According to a statement by Senior Special Assistant to the President on Media and Publicity, Mallam Garba Shehu, the Presidency maintained that the process of impeachment of a President is not reserved for the advantage of those whose is reason is based on issues of disagreement or personal dislike.
“The Guardian newspaper, which has taken up the role of regular antagonist and political opponent of the President and his party, APC for a long time now, has surpassed itself with its latest call for the impeachment of the President.
“The newspaper editors clearly do not like the way the President is running the country and therefore they believe he should be impeached. They debase both the political discourse of our nation and public understanding of the law and constitution by doing so.
“Impeachment is a process undertaken after high crimes and misdemeanors have been proven. It’s a not a process undertaken against a leader whose politics you do not agree with, or who you personally dislike.

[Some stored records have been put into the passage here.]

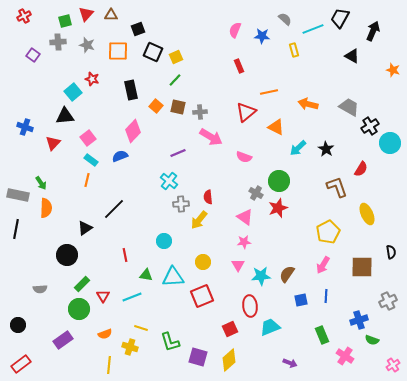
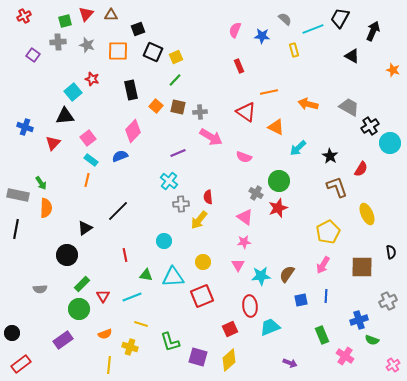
red triangle at (246, 112): rotated 45 degrees counterclockwise
black star at (326, 149): moved 4 px right, 7 px down
black line at (114, 209): moved 4 px right, 2 px down
black circle at (18, 325): moved 6 px left, 8 px down
yellow line at (141, 328): moved 4 px up
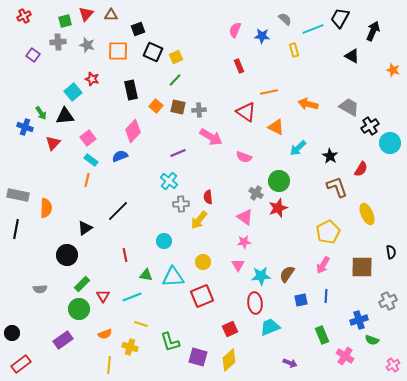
gray cross at (200, 112): moved 1 px left, 2 px up
green arrow at (41, 183): moved 70 px up
red ellipse at (250, 306): moved 5 px right, 3 px up
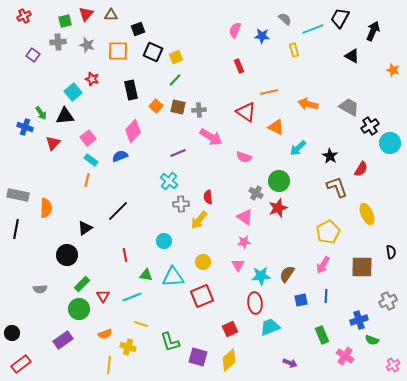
yellow cross at (130, 347): moved 2 px left
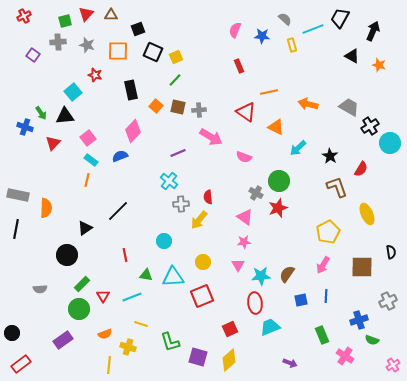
yellow rectangle at (294, 50): moved 2 px left, 5 px up
orange star at (393, 70): moved 14 px left, 5 px up
red star at (92, 79): moved 3 px right, 4 px up
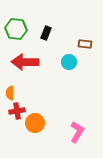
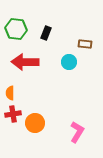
red cross: moved 4 px left, 3 px down
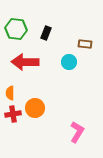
orange circle: moved 15 px up
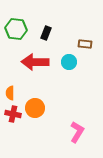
red arrow: moved 10 px right
red cross: rotated 21 degrees clockwise
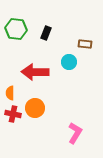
red arrow: moved 10 px down
pink L-shape: moved 2 px left, 1 px down
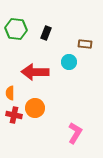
red cross: moved 1 px right, 1 px down
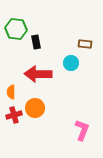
black rectangle: moved 10 px left, 9 px down; rotated 32 degrees counterclockwise
cyan circle: moved 2 px right, 1 px down
red arrow: moved 3 px right, 2 px down
orange semicircle: moved 1 px right, 1 px up
red cross: rotated 28 degrees counterclockwise
pink L-shape: moved 7 px right, 3 px up; rotated 10 degrees counterclockwise
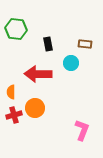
black rectangle: moved 12 px right, 2 px down
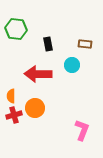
cyan circle: moved 1 px right, 2 px down
orange semicircle: moved 4 px down
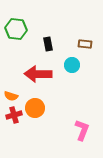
orange semicircle: rotated 72 degrees counterclockwise
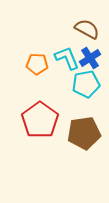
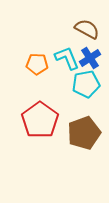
brown pentagon: rotated 12 degrees counterclockwise
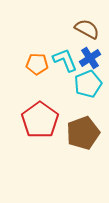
cyan L-shape: moved 2 px left, 2 px down
cyan pentagon: moved 2 px right; rotated 12 degrees counterclockwise
brown pentagon: moved 1 px left
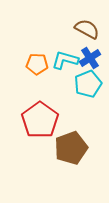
cyan L-shape: rotated 52 degrees counterclockwise
brown pentagon: moved 12 px left, 15 px down
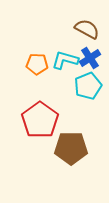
cyan pentagon: moved 2 px down
brown pentagon: rotated 20 degrees clockwise
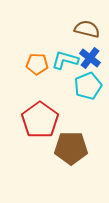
brown semicircle: rotated 15 degrees counterclockwise
blue cross: rotated 20 degrees counterclockwise
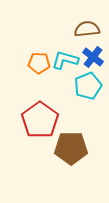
brown semicircle: rotated 20 degrees counterclockwise
blue cross: moved 3 px right, 1 px up
orange pentagon: moved 2 px right, 1 px up
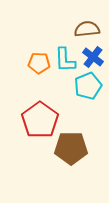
cyan L-shape: rotated 108 degrees counterclockwise
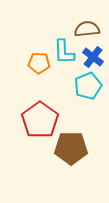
cyan L-shape: moved 1 px left, 8 px up
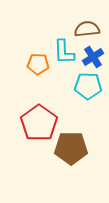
blue cross: rotated 20 degrees clockwise
orange pentagon: moved 1 px left, 1 px down
cyan pentagon: rotated 24 degrees clockwise
red pentagon: moved 1 px left, 3 px down
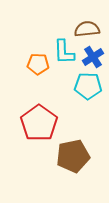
brown pentagon: moved 2 px right, 8 px down; rotated 12 degrees counterclockwise
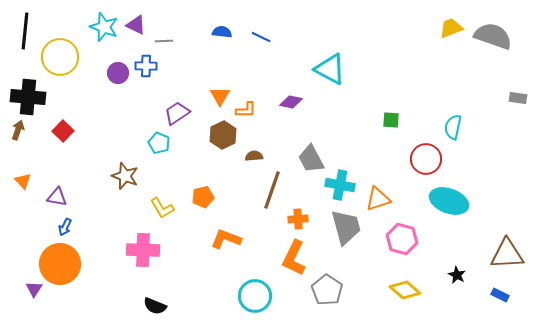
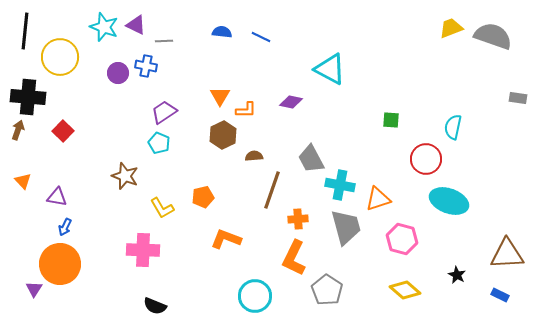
blue cross at (146, 66): rotated 10 degrees clockwise
purple trapezoid at (177, 113): moved 13 px left, 1 px up
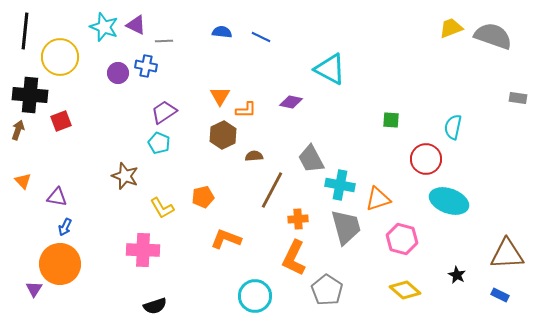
black cross at (28, 97): moved 2 px right, 2 px up
red square at (63, 131): moved 2 px left, 10 px up; rotated 25 degrees clockwise
brown line at (272, 190): rotated 9 degrees clockwise
black semicircle at (155, 306): rotated 40 degrees counterclockwise
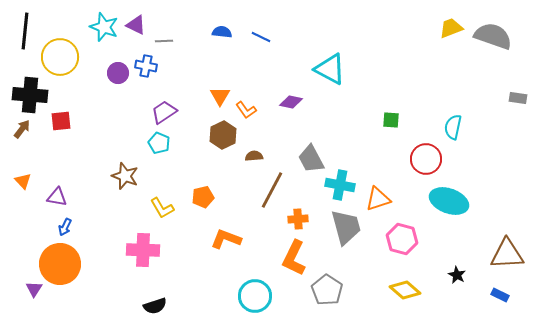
orange L-shape at (246, 110): rotated 55 degrees clockwise
red square at (61, 121): rotated 15 degrees clockwise
brown arrow at (18, 130): moved 4 px right, 1 px up; rotated 18 degrees clockwise
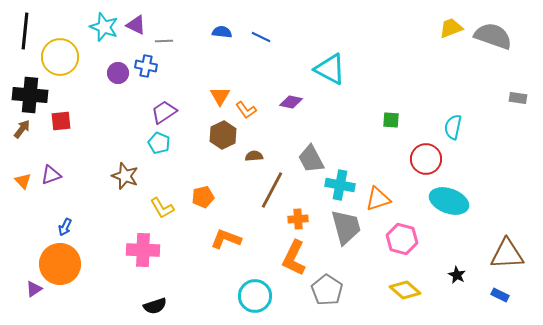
purple triangle at (57, 197): moved 6 px left, 22 px up; rotated 30 degrees counterclockwise
purple triangle at (34, 289): rotated 24 degrees clockwise
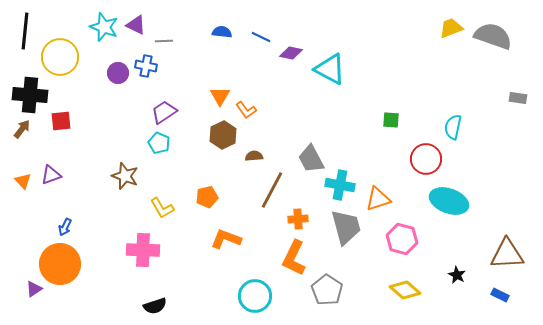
purple diamond at (291, 102): moved 49 px up
orange pentagon at (203, 197): moved 4 px right
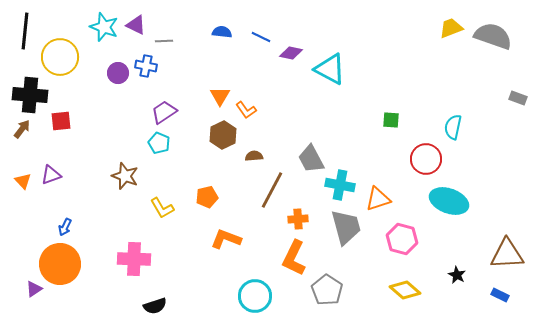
gray rectangle at (518, 98): rotated 12 degrees clockwise
pink cross at (143, 250): moved 9 px left, 9 px down
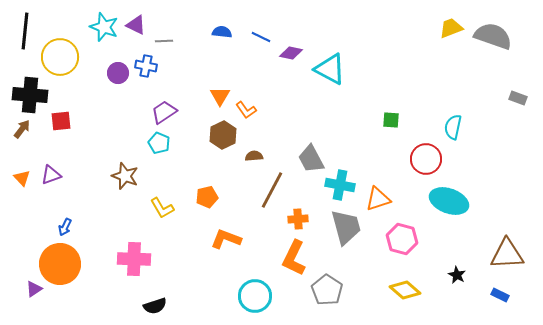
orange triangle at (23, 181): moved 1 px left, 3 px up
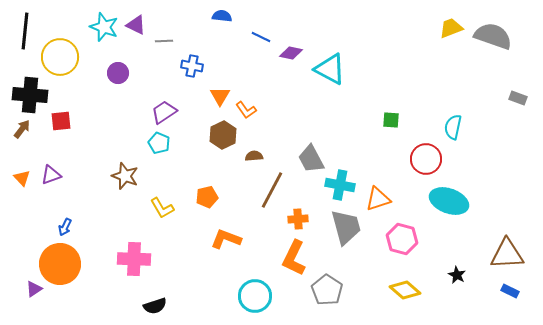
blue semicircle at (222, 32): moved 16 px up
blue cross at (146, 66): moved 46 px right
blue rectangle at (500, 295): moved 10 px right, 4 px up
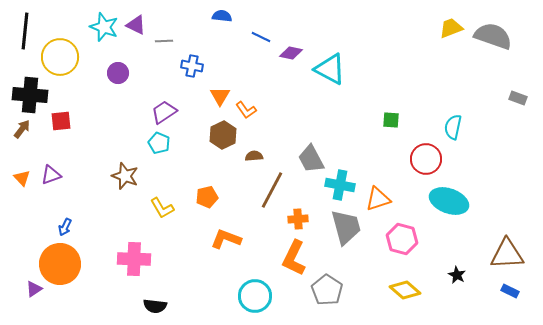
black semicircle at (155, 306): rotated 25 degrees clockwise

“It appears, impeachment has become a newly added partisan weapon in their arsenal – wielded by those who have established a track record of hatred towards the President and an attempt to remove from office one who was democratically elected by the people,” the statement reads.
It further alleged that the current wave of calls for Buhari’s impeachment had been made more intense because of the fear that the APC, is looking likely to win the 2023 presidential election, especially by those who had felt frustrated by the emergence of Buhari as President in 2015, and who also failed to stop him in 2019.

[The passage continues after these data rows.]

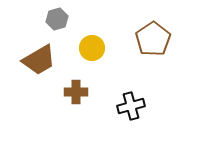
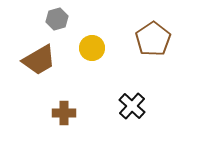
brown cross: moved 12 px left, 21 px down
black cross: moved 1 px right; rotated 32 degrees counterclockwise
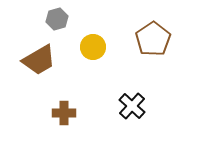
yellow circle: moved 1 px right, 1 px up
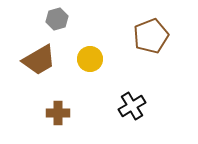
brown pentagon: moved 2 px left, 3 px up; rotated 12 degrees clockwise
yellow circle: moved 3 px left, 12 px down
black cross: rotated 16 degrees clockwise
brown cross: moved 6 px left
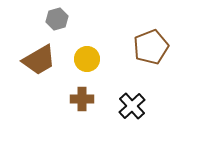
brown pentagon: moved 11 px down
yellow circle: moved 3 px left
black cross: rotated 12 degrees counterclockwise
brown cross: moved 24 px right, 14 px up
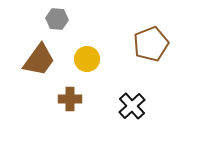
gray hexagon: rotated 20 degrees clockwise
brown pentagon: moved 3 px up
brown trapezoid: rotated 24 degrees counterclockwise
brown cross: moved 12 px left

“The fact is, it should be for presidents to govern and for opposition politicians and the media to hold them to account. The circumstances of his election in 2015 – the first time a sitting president had been defeated in a re-election attempt and the first time any party save the PDP had won the presidency – was a vast shock to Nigeria’s political and sections of the media establishments. As far as they were concerned, it was not how things were meant to be.
“So, from day one, they set about attacking this president more than any other in Nigeria’s history. The fact they could not defeat him at the ballot box when he was re-elected in 2019 – and now with his APC party very likely to retain the presidency despite all their best efforts – they now turn to all and any means, no matter the political, legal, or constitutional consequences to bring him down.
“For the benefit of the ones who have forgotten, the Guardian newspaper has in the past, been worshipped as the flagship of the nation’s press; the one that had won every “Newspaper of the Year” awards. Now, they have sadly fallen from the height it once occupied as a medium that sparked intellectual thought and discourse for a fiddler of poorly scripted invective and ad hominem.
“The Guardian newspaper may never be friend or ally of President Buhari but they should know better than to support this ‘headline-grabbing stunt.”